Preparing for transition: What they didn’t tell you about your last year of residency

March 3, 2021 | Author: Royal College Staff

Patrick Boreskie, MD (Submitted photo)

Since there is no manual for the transition from residency to practice, we asked Patrick Boreskie, MD, now in his fifth year of residency in Emergency Medicine at the University of Manitoba, for some advice.

Finding your niche

“At the end of residency, you have that opportunity to ask, ‘What is my niche? What am I good at?’ It’s good to explore that before you get out there as an attending.”

That final year of residency also needs to be a “dress rehearsal” for independent practice. “Have a conversation with attendings,” he says. “What I’m doing very early this year is having a conversation with my attendings before a shift. I want us to pretend that this is next year.”

Prepping for exams

When it comes to preparing for Royal College exams, Dr. Boreskie takes a team approach.

“For me I have a cohort of four and we have set a study schedule together, so it is something we can be accountable to each other for. Sometimes one or more of us may lag behind and we will help each other get caught up.”

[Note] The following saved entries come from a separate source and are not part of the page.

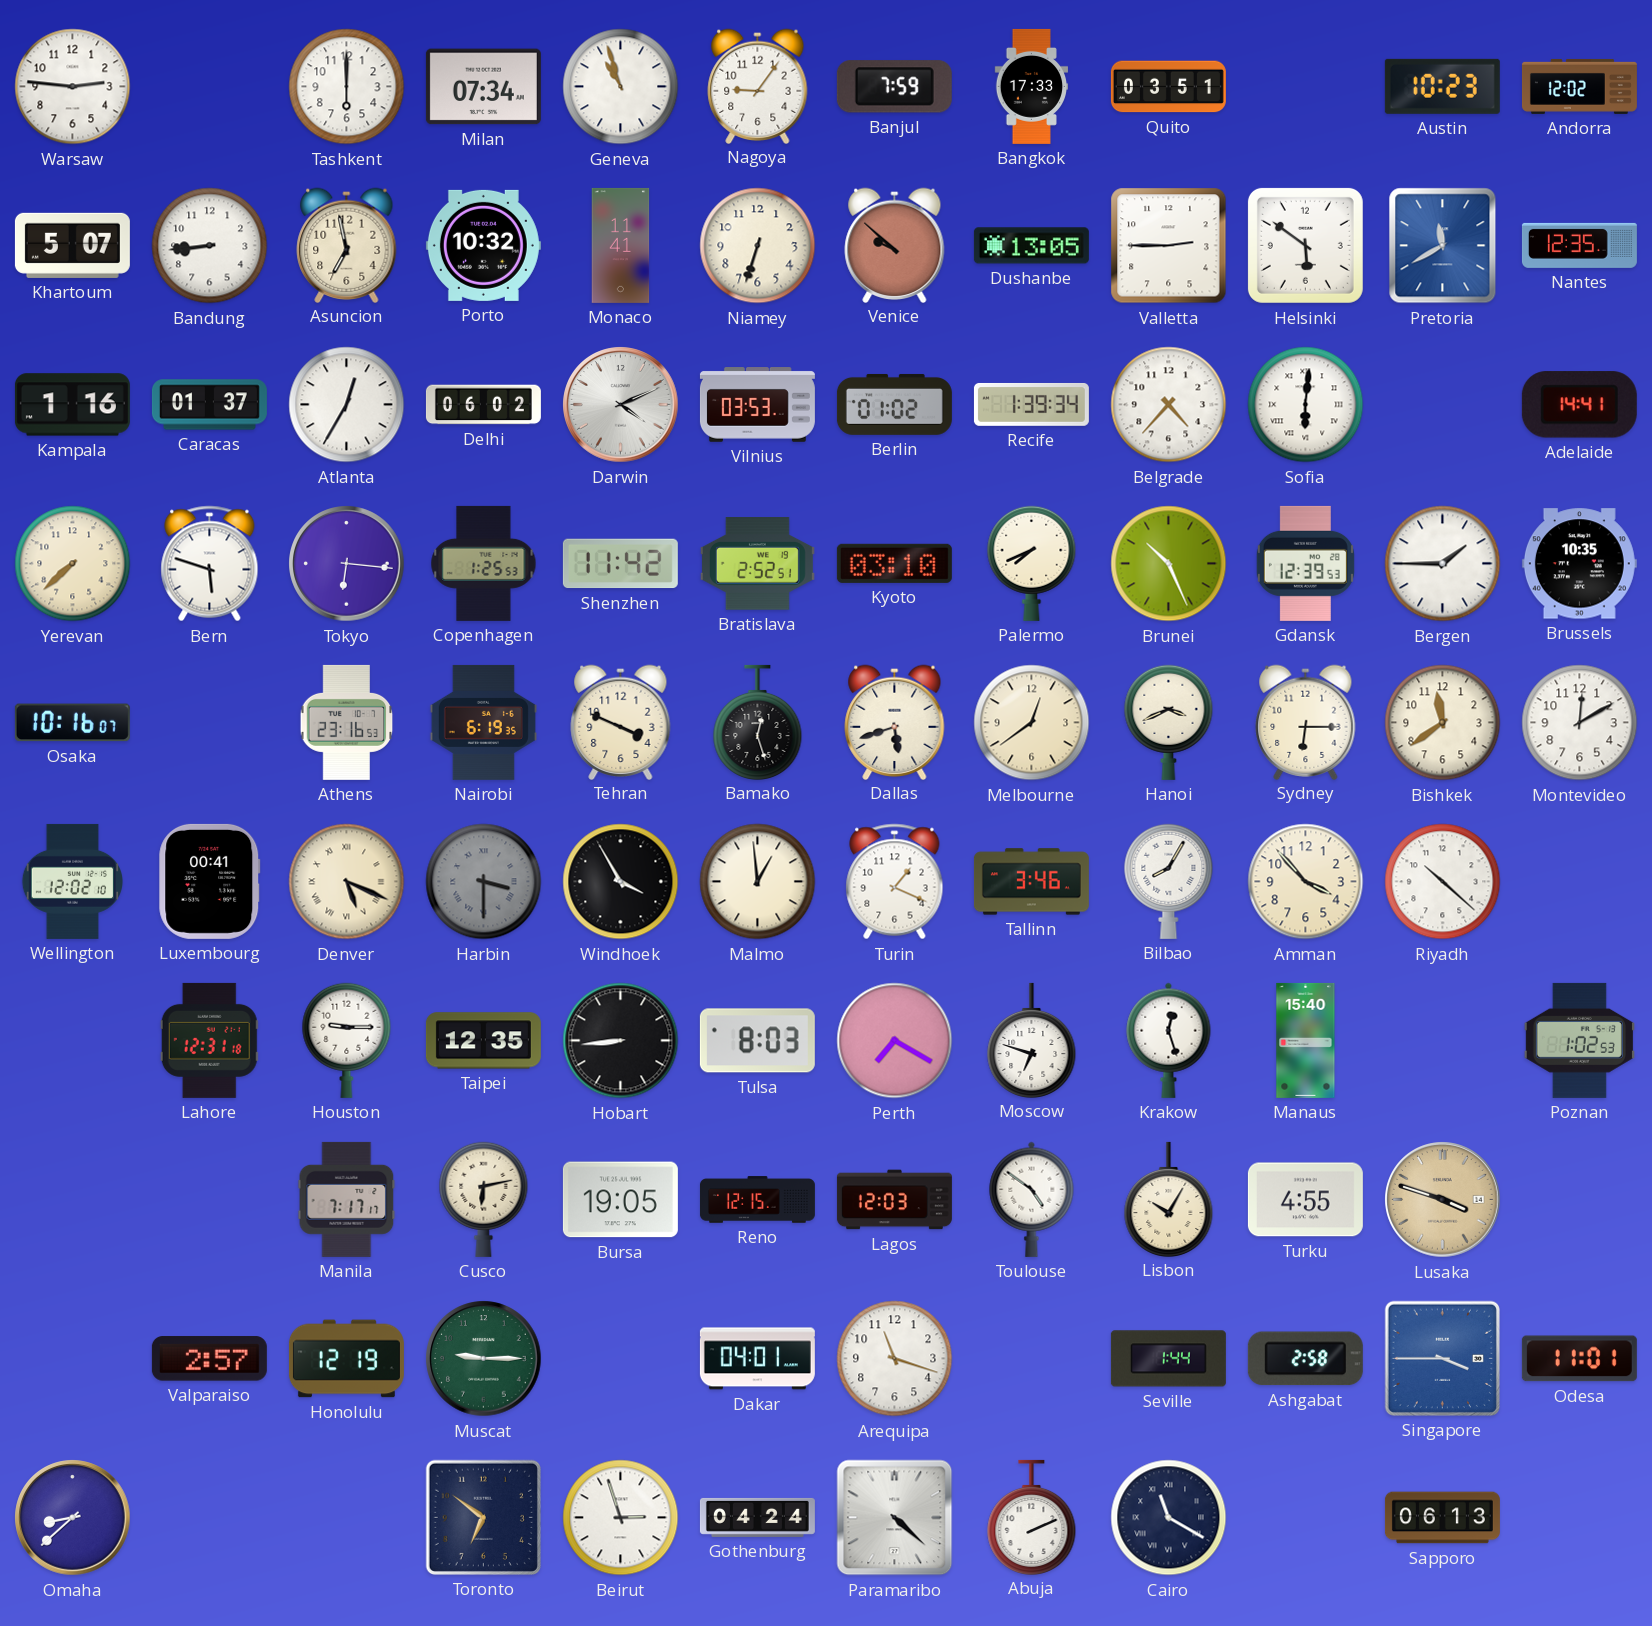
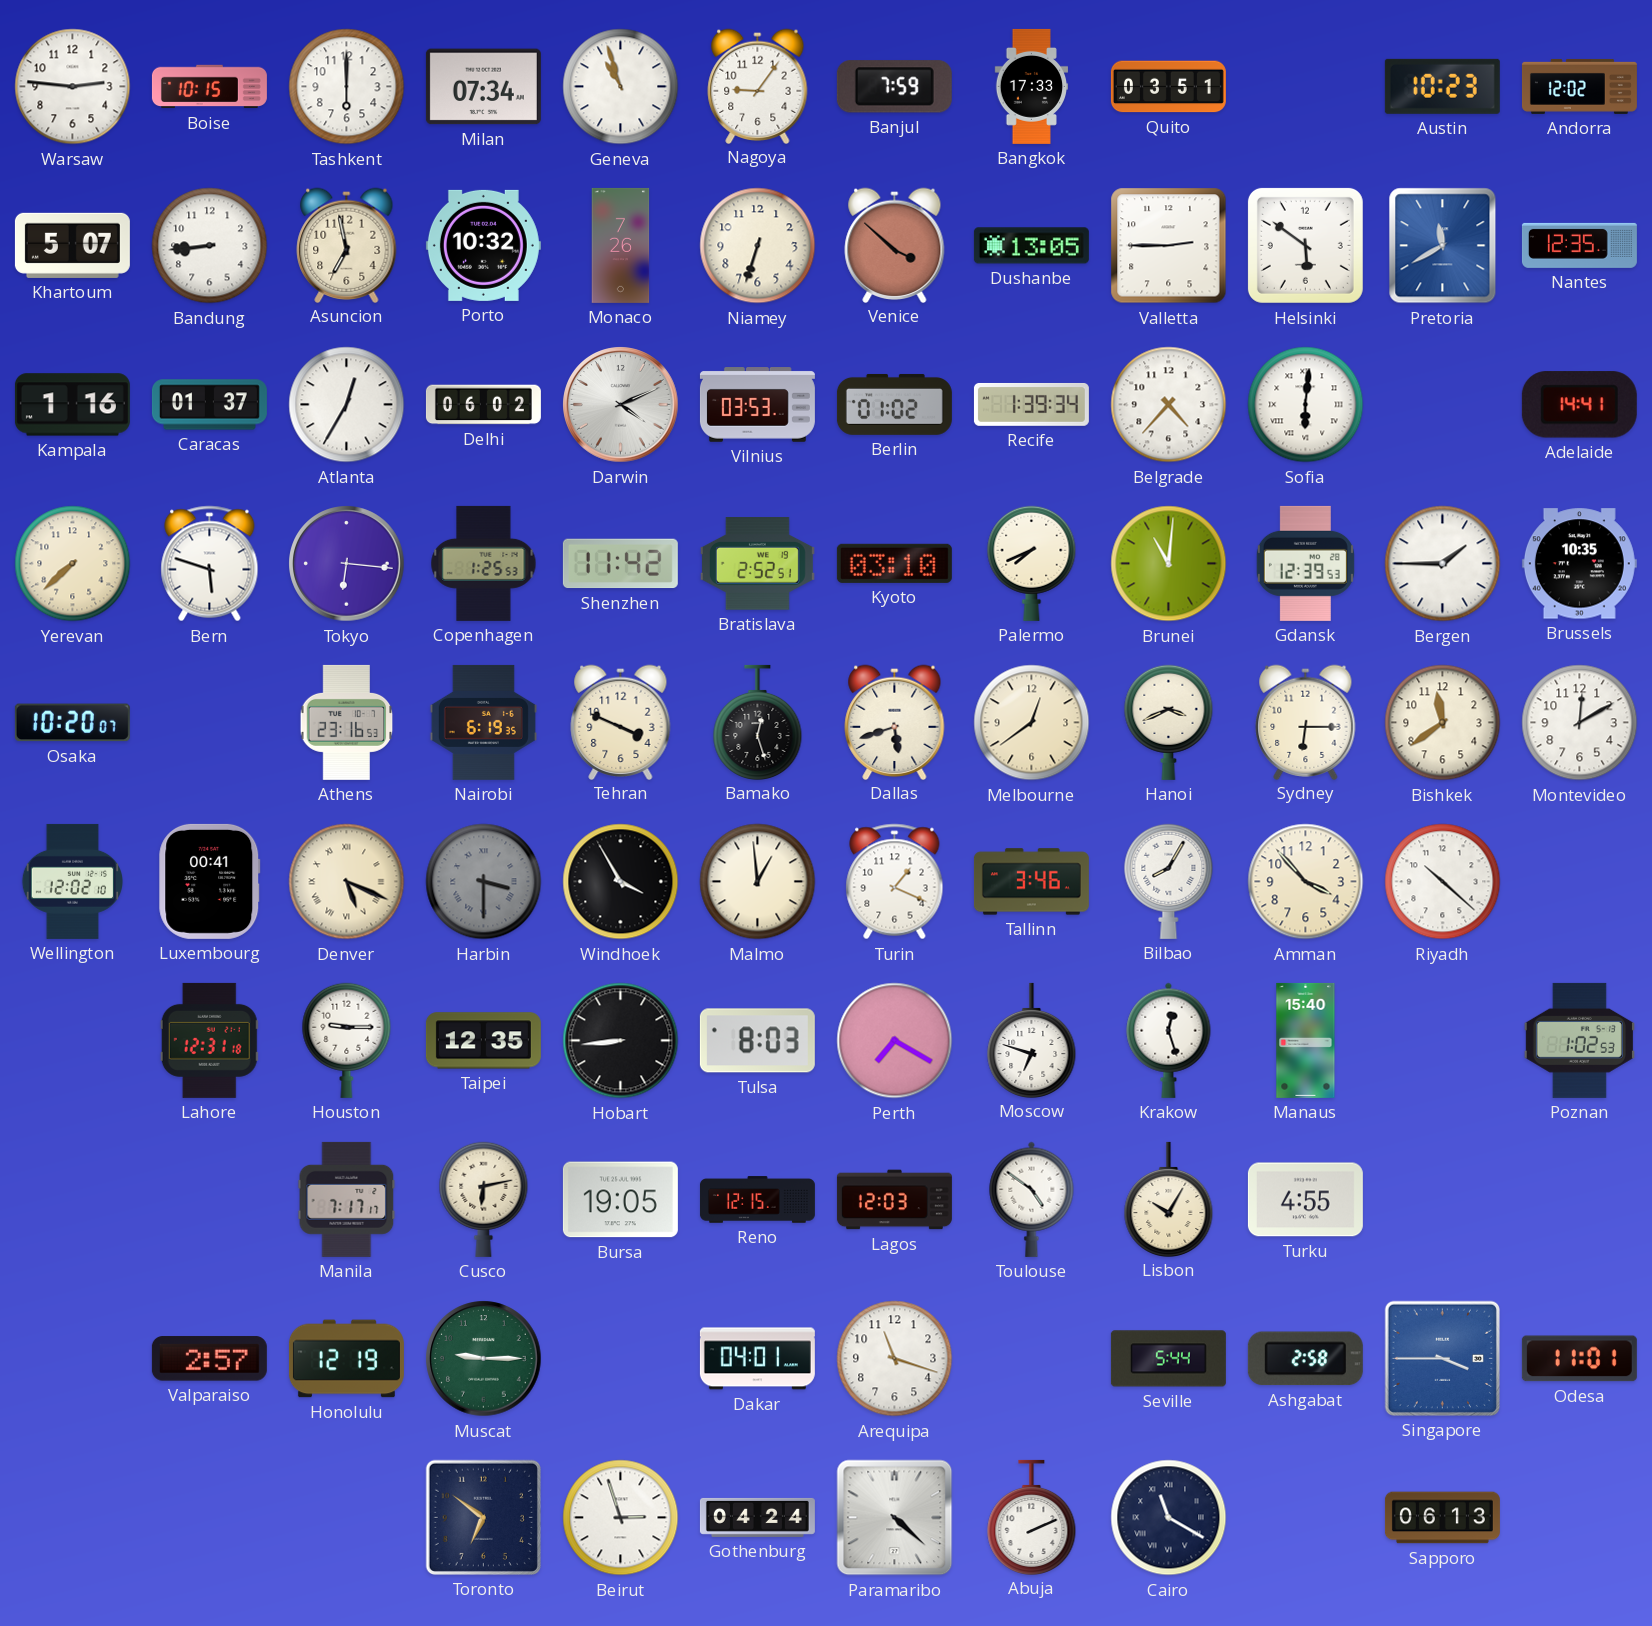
Boise: none -> 10:15
Monaco: 11:41 -> 7:26
Venice: 9:52 -> 3:52
Brunei: 10:26 -> 11:01
Osaka: 10:16 -> 10:20
Lusaka: 3:48 -> none
Seville: 1:44 -> 5:44
Omaha: 8:38 -> none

While most of his preparation is through independent study, once a week the group goes over review questions they’ve created. “And every morning at 8:30 we have coffee together for 30 minutes and quiz each other with cue cards.”

A taste of independence

The most exciting times in residency, he says, are when you need to fly on your own: “Those validating moments when you realize you are going to be okay at this.” Sometimes things are so hectic in the ED that a resident has to temporarily work independently.

“It’s really exciting to be able to get a little taste of what things are going to be like after residency. You certainly learn a ton when you feel like you are the last line of defence.”

Trying new things

During his residency, Dr. Boreskie also does extra work as a house medical officer in the ICU, as well as staffing Stars Air Ambulance. These experiences “offer more responsibility and are very interesting. You feel like you are more independent and sometimes it’s a little bit of trial by fire.”

Financial planning

The last piece of advice he has for those approaching their final year of residency is about financial planning.

“It seems like there is a notorious lack of financial knowledge or financial teaching through medical school and residency. It really depends on you finding mentors that are able to teach that. In your last year, start mapping this out for next year in terms of how this is going to work out as a job, beyond this being your calling as a physician. Doing some of that financial planning can also be validating.”